Forth, “write code once, run anywhere” does not exist for deep learning: look at the number of GPU clusters that have been built using NVidia GPUs (rather than AMD or a different chipset). Deep learning is highly tied to hardware, and especially on mobile, you are forced into a specific framework per device in order to get reasonable performance (which in some cases can be critical if a certain application is to succeed). In many cases, using JS would only add to the languages needed, rather than reduce them.
It’s possible that JS may at some point in the future evolve in such a way that it becomes a natural choice for deep learning, but it’s worth keeping the following things in mind:
There’s a general estimate that it takes at least 10 years for a (scientific/numerical) ecosystem to mature: Python’s is 20+ year old (numpy’s predecessors originate in the 90s). Maybe if we wait 10 years the issues with JS will have gone away (stability, diversity of libraries, easy-to-use distributions).

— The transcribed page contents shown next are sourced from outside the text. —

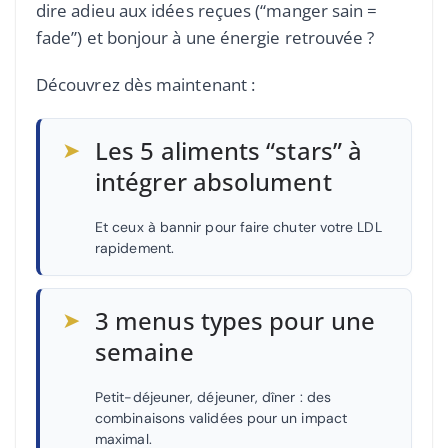
dire adieu aux idées reçues (“manger sain =
fade”) et bonjour à une énergie retrouvée ?
Découvrez dès maintenant :
➤
Les 5 aliments “stars” à
intégrer absolument
Et ceux à bannir pour faire chuter votre LDL
rapidement.
➤
3 menus types pour une
semaine
Petit-déjeuner, déjeuner, dîner : des
combinaisons validées pour un impact
maximal.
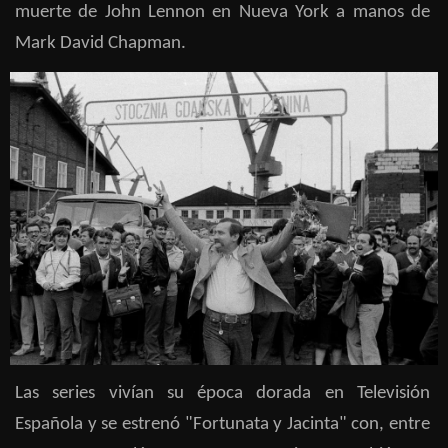
muerte de John Lennon en Nueva York a manos de
Mark David Chapman.
Las series vivían su época dorada en Televisión
Española y se estrenó "Fortunata y Jacinta" con, entre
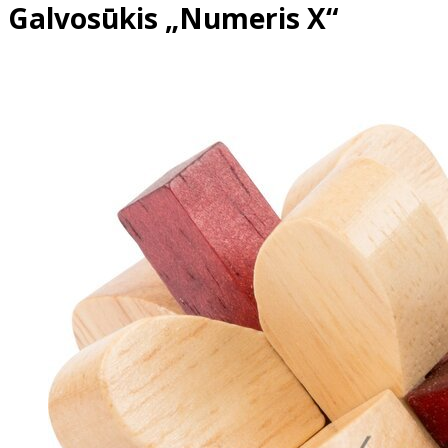
Galvosūkis „Numeris X“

Few languages have broad usage across the different areas of numerical computing, instead they get pigeon-holed into a specific domain, or are domain-specific (see R for stats or STAN for Bayesian analysis)—Python itself still loses to R for stats (and note the use of r2py and Julia’s ability to call Python—languages are added, not removed).
Neither the language nor the tooling of JS especially support numerical computing: you need things Python’s slicing or tools like Cython to make it worth using (R and Matlab have similar language or tooling support). It’s possible JS will add these, but that would be a major change to the language (and you’ve got the lag time for such features to roll out, ex-scientists aren’t the type of people who continuously upgrade their environment).